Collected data
________________________________________
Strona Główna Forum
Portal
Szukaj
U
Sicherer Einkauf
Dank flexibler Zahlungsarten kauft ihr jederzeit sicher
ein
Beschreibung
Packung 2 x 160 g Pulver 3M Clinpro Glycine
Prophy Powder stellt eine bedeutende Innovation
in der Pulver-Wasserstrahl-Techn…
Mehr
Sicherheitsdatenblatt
________________________________________
To do
Wherever "Pulver" occurs in the records above, copy the line it sits in.

Task output
Packung 2 x 160 g Pulver 3M Clinpro Glycine
in der Pulver-Wasserstrahl-Techn…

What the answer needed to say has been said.